Lo había pensado mejor, ahora sí quería estar con él. Si ya no podía ser en mi cuarto, buscaríamos otro sitio; el suyo por ejemplo.
Llegué a la nave sobre las once. Se me había olvidado cenar y en lugar de fatigada por todo el trabajo que había estado haciendo me sentía ligera, como si volara entre la gente de la puerta y entre las sombras de dentro. La música sonaba y siempre parecía la misma canción. La Estaca me trajo una cerveza. Te he visto afuera, dijo. Yo no miré a nadie para no sentirme mirada. Me habría gustado ser invisible para todos menos para Mateo. Le pregunté que cuándo terminaría de tocar Mateo.
—Me ha dicho que le esperes.
—¿De veras?
Me sorprendía que ya hubiesen hablado de mí. La cerveza estaba revolviéndome el estómago.

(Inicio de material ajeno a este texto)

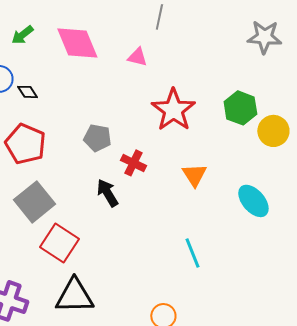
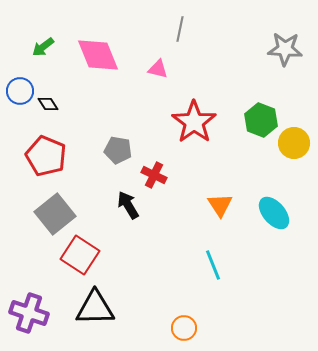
orange triangle: (194, 175) -> (220, 205), moved

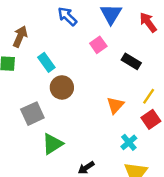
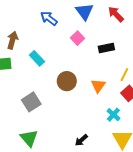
black rectangle: (131, 61) -> (106, 48), turned -35
brown circle: (62, 87) -> (67, 81), moved
green triangle: (52, 144) -> (29, 138), moved, turned -30

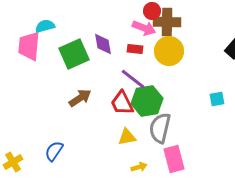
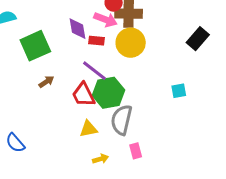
purple diamond: (103, 44) -> (77, 29), moved
brown arrow: (80, 98) -> (46, 82), moved, size x0.7
blue semicircle: (54, 151) -> (15, 143), turned -75
pink rectangle: (174, 159) -> (136, 151), size x0.6

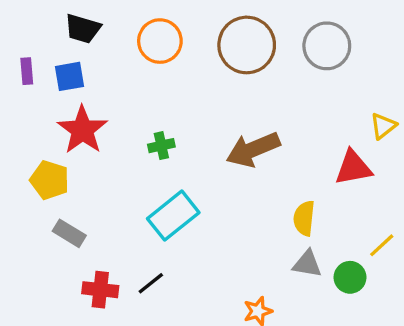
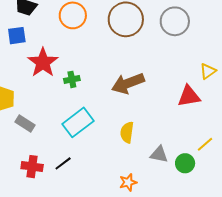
red star: (82, 130) -> (43, 63), moved
yellow semicircle: (304, 218) -> (127, 132), moved
gray rectangle: (69, 233) -> (25, 124), moved

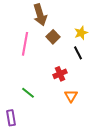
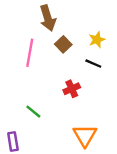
black line: (78, 53) -> (93, 64), turned -40
orange triangle: (71, 96) -> (85, 136), moved, size x1.5

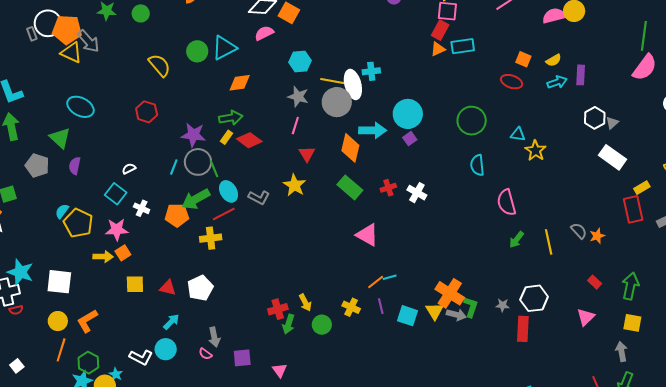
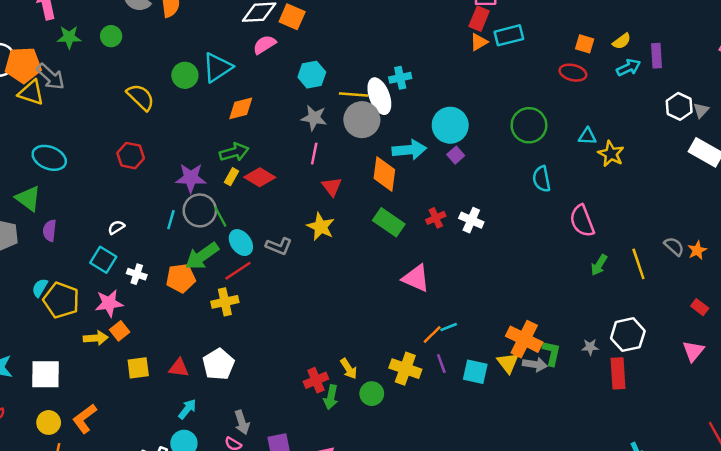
yellow cross: (351, 307) -> (405, 369), size x1.4

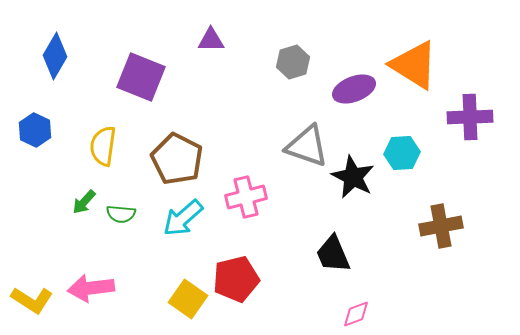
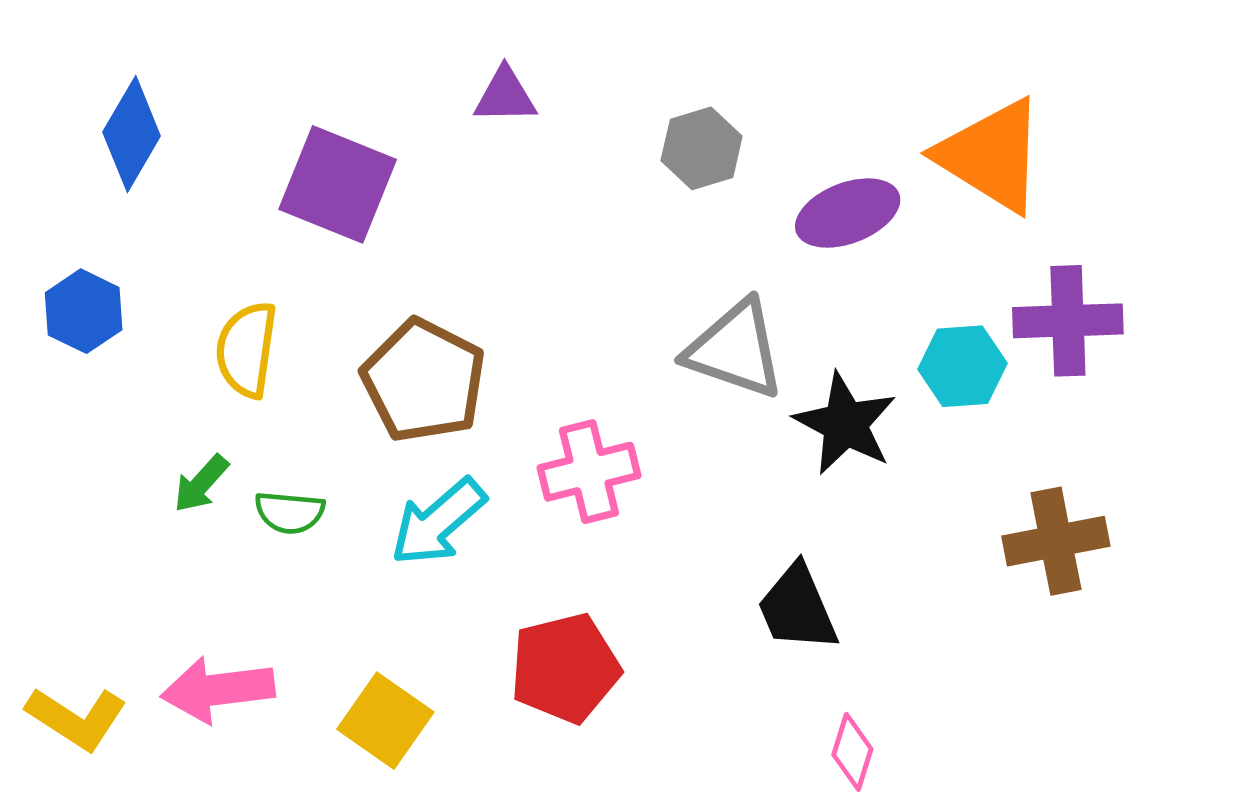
purple cross: (470, 117) -> (1068, 321), moved
yellow square: (188, 299) -> (385, 721), moved
pink diamond: (356, 314) -> (852, 752), turned -52

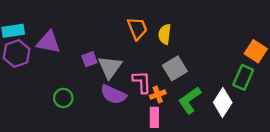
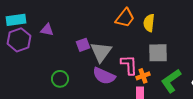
orange trapezoid: (137, 28) -> (125, 18), turned 60
purple triangle: (48, 42) -> (47, 30), size x0.6
gray square: (175, 68) -> (158, 53), turned 30

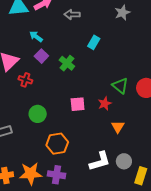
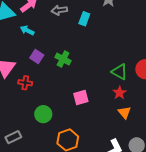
cyan arrow: (36, 37) -> (27, 30), moved
cyan rectangle: (94, 42) -> (84, 19), moved
red star: (105, 103) -> (120, 93), moved

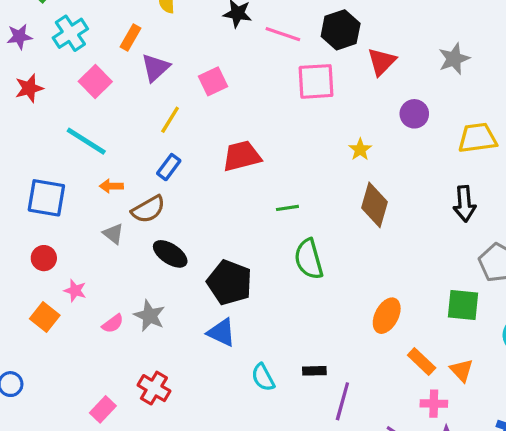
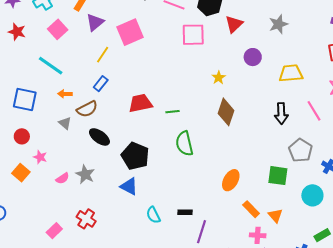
pink square: (213, 81) -> (130, 32), size x1.5
red star: (29, 88) -> (17, 32), turned 30
red trapezoid: (242, 156) -> (140, 103), moved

—Dile que le espero fuera.
Me alejé del fuerte olor a canuto de la entrada. Estaba a segundos de vomitar. A varios metros de allí el fresco de la noche me sentó bien. Busqué la moto de Mateo y me senté. Apoyé los brazos en los mandos y la cabeza encima. Había muchas cosas en mi cabeza y nada en el estómago. Estaba mi madre, las estrellas, Mateo, la princesa embarazada, mi padre, la carrera que no estaba haciendo y los profesores que no tenía, la Vampiresa con el morado en el hombro y su lujosa vida, todo estaba, el que menos me preocupaba era Ángel. Y estaba Laura, el centro del universo. Estaba la luna entre ráfagas de humo.

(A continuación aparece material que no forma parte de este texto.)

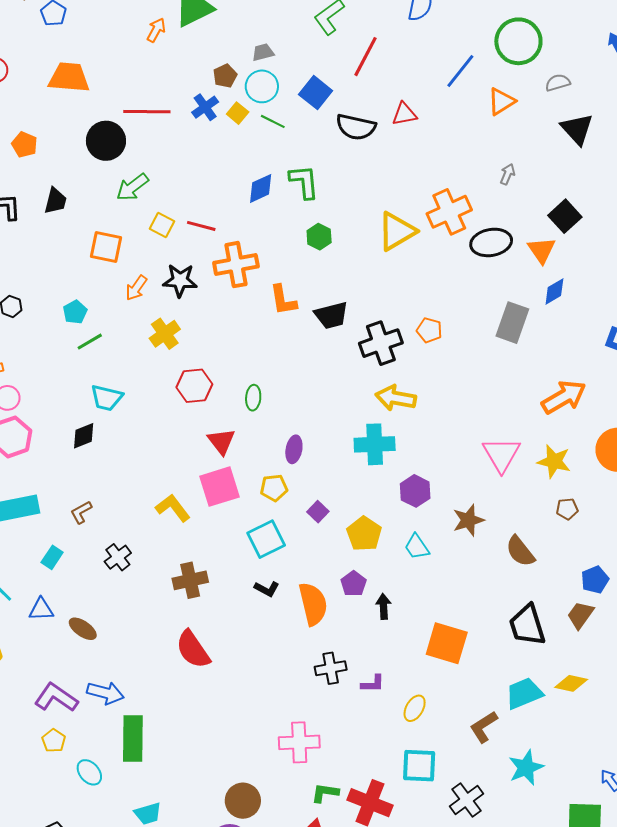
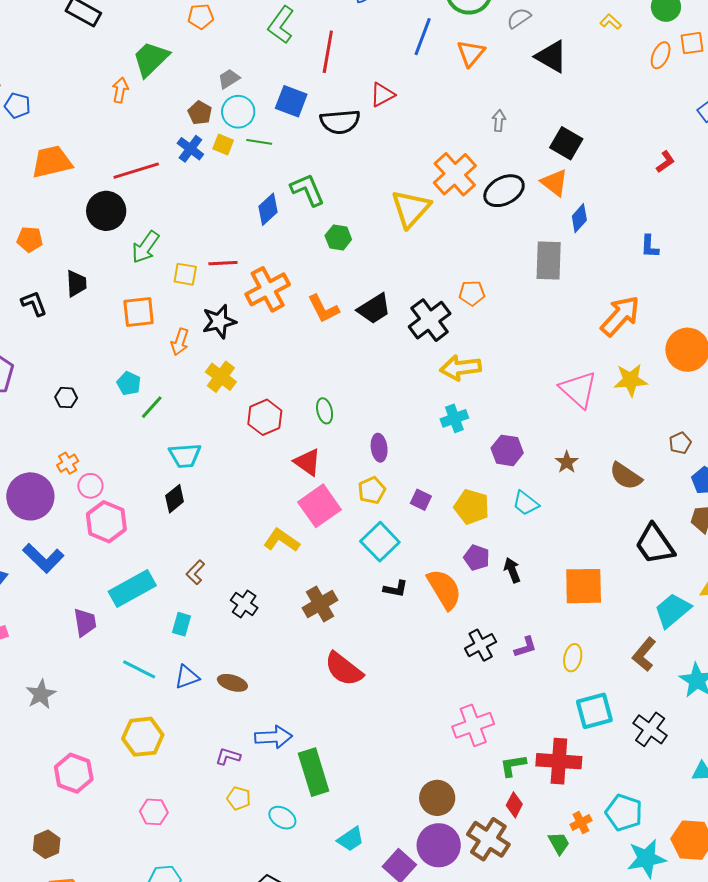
cyan cross: (375, 444) -> (454, 418), size x0.7
brown pentagon: (567, 509) -> (680, 443), moved
brown star: (468, 520) -> (567, 462), size x0.7
purple L-shape: (56, 698) -> (228, 756), size x0.6

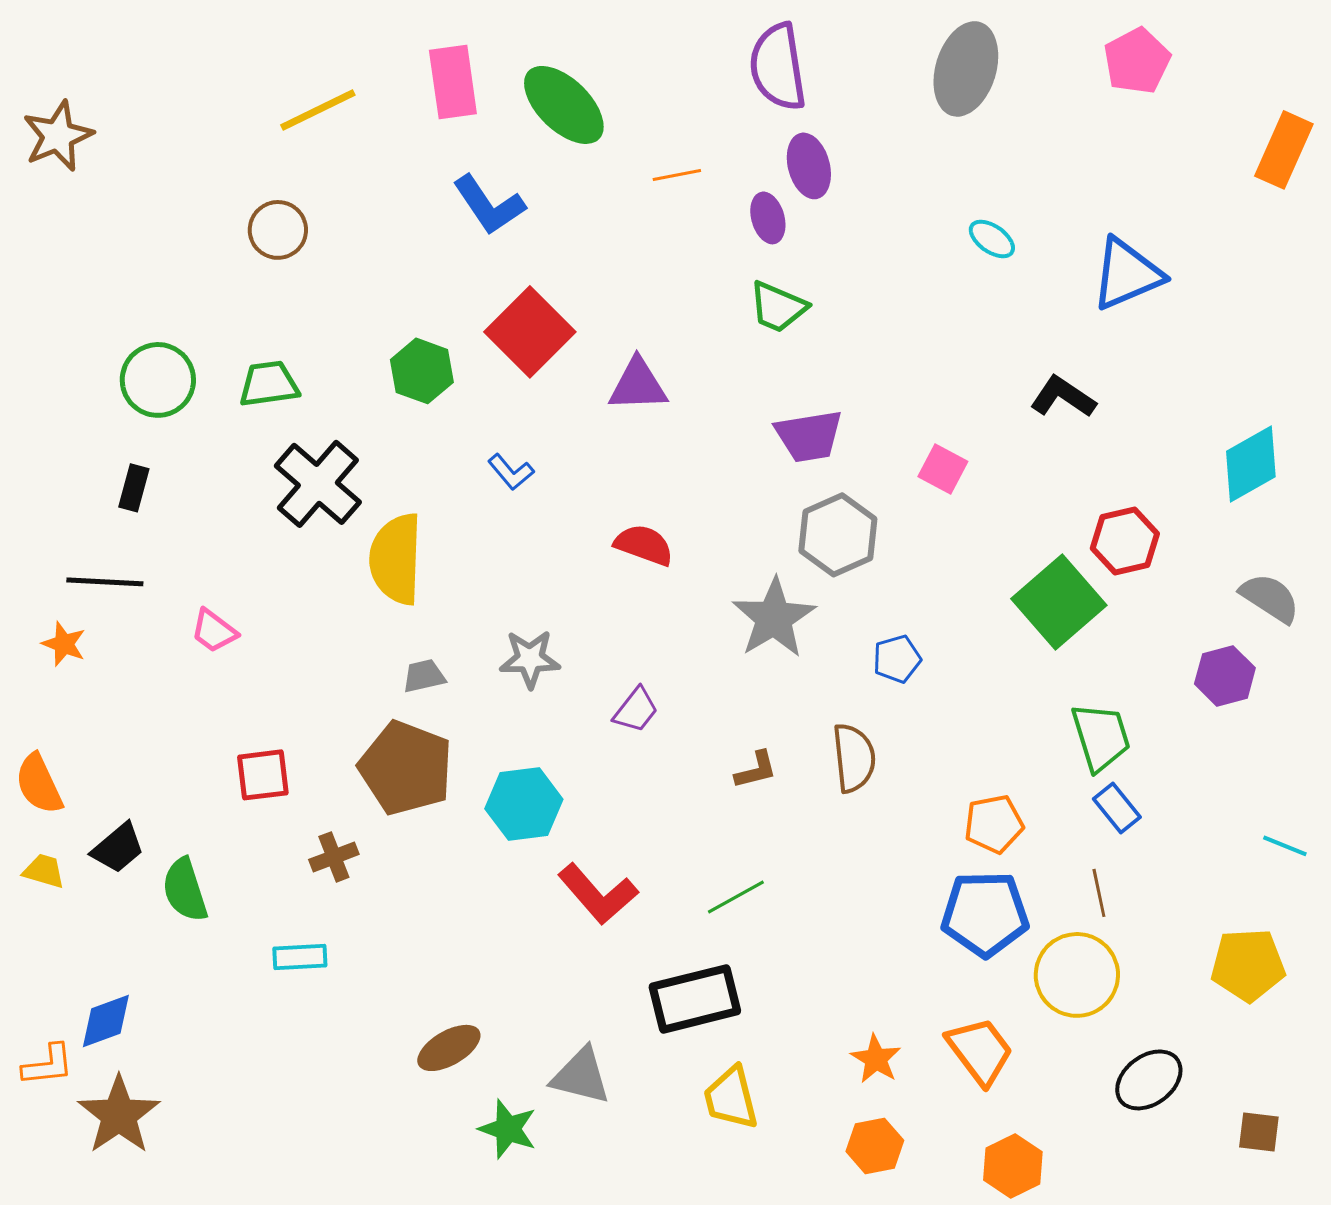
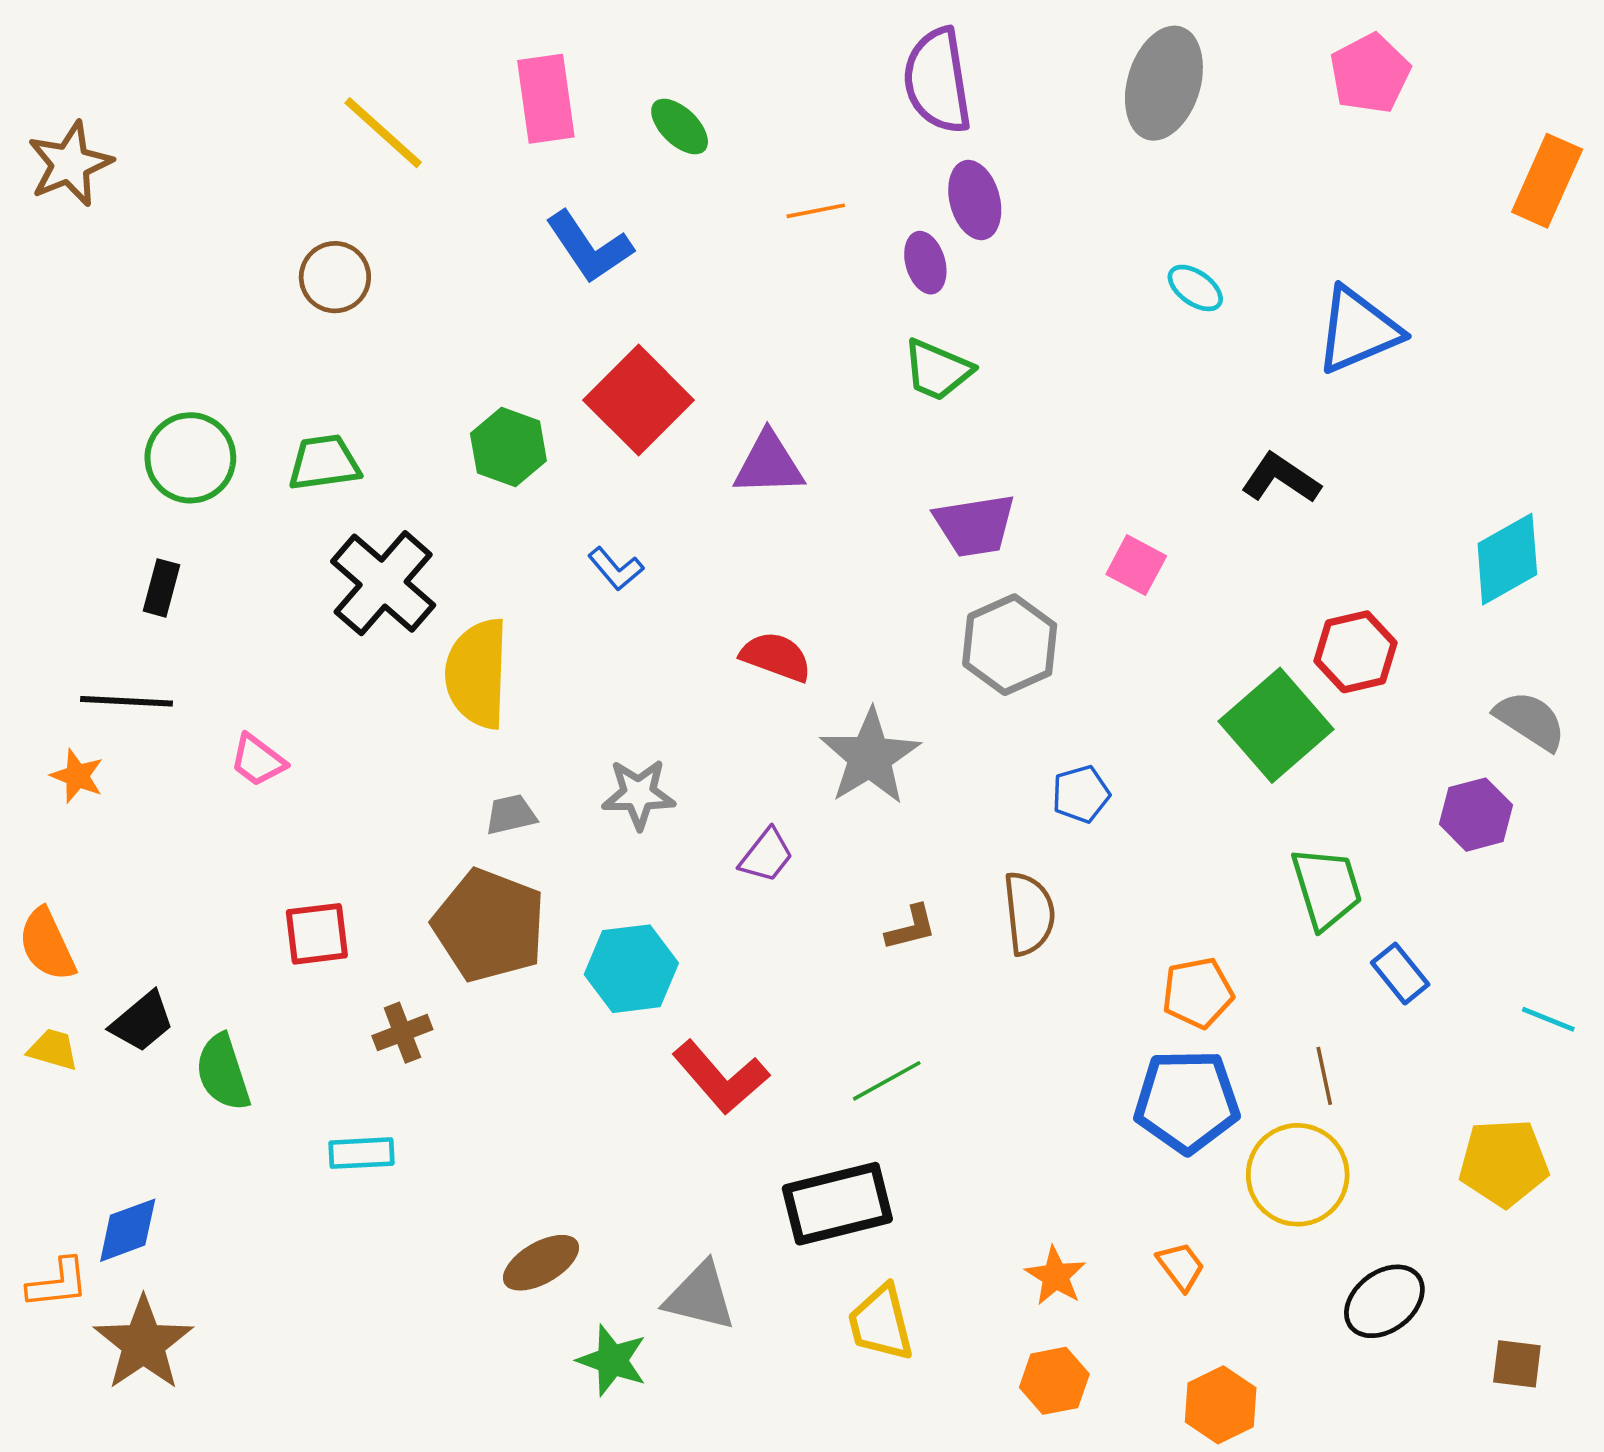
green ellipse: (564, 105) -> (680, 127), size x0.6
yellow line: (318, 110) -> (383, 133), turned 68
gray star: (774, 618) -> (870, 757), moved
blue rectangle: (1117, 808) -> (1400, 974), moved
orange trapezoid: (980, 1051) -> (1181, 1266), size x0.6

Noté una mano en el hombro.
—Hola —dijo la princesa de oro.
No me bajé de la moto. Estaba harta de ella y de sus lloriqueos, de sus manipulaciones. Era ese tipo de chica que parece que tiene más derecho que los demás a quedarse con lo que le gusta.
—Estoy esperando a Mateo.
—Ya lo sé y ya no me importa. Ya no nos vamos a la caravana.
—¿Y eso?
—Quiere vivir en una casa normal.
Me quedé absorta en el fondo de sus ojos azules. Había peces y castillos, barcos perdidos, coral.
—¿En qué casa normal?
—En una que nos regalan mis padres a cincuenta kilómetros de aquí. Podremos tener perros y un caballo.
—¿Saben lo del niño?
—Están entusiasmados, pero yo no estoy segura de querer tenerlo.